Love’s Labour’s Lost is the least accessible of all of Shakespeare’s works. The scholars in its story are made dangerous by their little bits of knowledge, and the middle acts with their relentless badinage of topical puns and misquoted philosophy just don’t make much sense anymore. I’d read Titus Andronicus five times before I read LLL again. Descartes’ Discourse on Method, on the other hand, speaks readily and charmingly to today’s reader. The French scientist and rationalist describes near the beginning of his tract how much he loved school when he was young and recognized his studies’ value:
I was aware that the languages taught in them are necessary to the understanding of the writings of the ancients; that the grace of fable stirs the mind; that the memorable deeds of history elevate it; and, if read with discretion, aid in forming the judgment; that the perusal of all excellent books is, as it were, to interview with the noblest men of past ages, who have written them, and even a studied interview, in which are discovered to us only their choicest thoughts; that eloquence has incomparable force and beauty; that poesy has its ravishing graces and delights; that in the mathematics there are many refined discoveries eminently suited to gratify the inquisitive, as well as further all the arts an lessen the labour of man; that numerous highly useful precepts and exhortations to virtue are contained in treatises on morals; that theology points out the path to heaven; that philosophy affords the means of discoursing with an appearance of truth on all matters, and commands the admiration of the more simple; that jurisprudence, medicine, and the other sciences, secure for their cultivators honors and riches; and, in fine, that it is useful to bestow some attention upon all, even upon those abounding the most in superstition and error, that we may be in a position to determine their real value, and guard against being deceived.
But, as he goes on to explain, he became dismayed at the rampant disagreement among experts on any ideas outside of mathematics.

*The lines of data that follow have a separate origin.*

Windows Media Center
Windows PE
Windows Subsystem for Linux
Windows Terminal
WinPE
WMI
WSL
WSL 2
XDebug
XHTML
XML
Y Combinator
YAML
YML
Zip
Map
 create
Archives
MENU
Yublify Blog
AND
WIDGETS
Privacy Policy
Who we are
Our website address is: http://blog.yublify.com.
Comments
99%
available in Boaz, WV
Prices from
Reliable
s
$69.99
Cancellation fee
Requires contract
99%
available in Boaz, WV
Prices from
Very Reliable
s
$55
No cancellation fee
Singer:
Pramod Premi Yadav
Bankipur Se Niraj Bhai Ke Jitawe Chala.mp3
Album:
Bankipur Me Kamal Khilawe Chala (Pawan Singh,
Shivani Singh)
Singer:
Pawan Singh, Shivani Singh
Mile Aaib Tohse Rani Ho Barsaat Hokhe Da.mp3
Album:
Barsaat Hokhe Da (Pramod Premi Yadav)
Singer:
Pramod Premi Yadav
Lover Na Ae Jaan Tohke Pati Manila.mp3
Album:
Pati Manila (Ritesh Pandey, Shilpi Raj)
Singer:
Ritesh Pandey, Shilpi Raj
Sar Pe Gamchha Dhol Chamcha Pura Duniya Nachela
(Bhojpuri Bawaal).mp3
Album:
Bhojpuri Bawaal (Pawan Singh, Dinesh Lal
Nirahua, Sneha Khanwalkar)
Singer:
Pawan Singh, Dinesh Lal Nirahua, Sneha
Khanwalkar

So he set himself on a mission to lay aside all his opinions and look for a new starting place for knowledge, an idea that he could not possibly doubt. He discovered his foundation in the thought that he, this Descartes doing all this doubting, must exist.

The first time I read the Discourse, many years ago, I concentrated on Descartes’ discipline of systematic skepticism and rational discovery. This time through something different jumped out at me: the safety net he provided for himself while he leaped across his abyss of ignorance. Descartes gave himself four rules to live by while he searched for truth:

(1) To obey the laws and customs of his country and the Christian faith, and to act according to the most moderate opinions (so as to avoid the most extreme errors).

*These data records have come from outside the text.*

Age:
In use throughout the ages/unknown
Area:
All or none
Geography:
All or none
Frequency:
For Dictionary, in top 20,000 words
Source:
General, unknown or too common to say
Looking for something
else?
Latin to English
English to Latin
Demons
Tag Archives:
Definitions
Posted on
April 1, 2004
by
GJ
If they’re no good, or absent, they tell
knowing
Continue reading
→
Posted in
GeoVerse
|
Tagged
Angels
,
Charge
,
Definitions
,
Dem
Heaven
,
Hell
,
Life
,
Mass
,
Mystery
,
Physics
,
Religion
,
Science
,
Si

(2) To stay true to a course of action once chosen so as to get somewhere rather than to remain lost.
(3) To be content, knowing that a man can change his thoughts more easily than he can change most external circumstances.
(4) To live the life of a philosopher with no regrets.

These rules suggest that Descartes held other indubitable truths without recognizing them. It appears to me that he believed that truth and error exist, as well as a moral right and wrong. It also seems that he couldn't escape the notion that pain is to be avoided (except, of course, in the interest of a greater good). Finally, and perhaps most obviously, he believed that finding the right way of life was a worthwhile pursuit.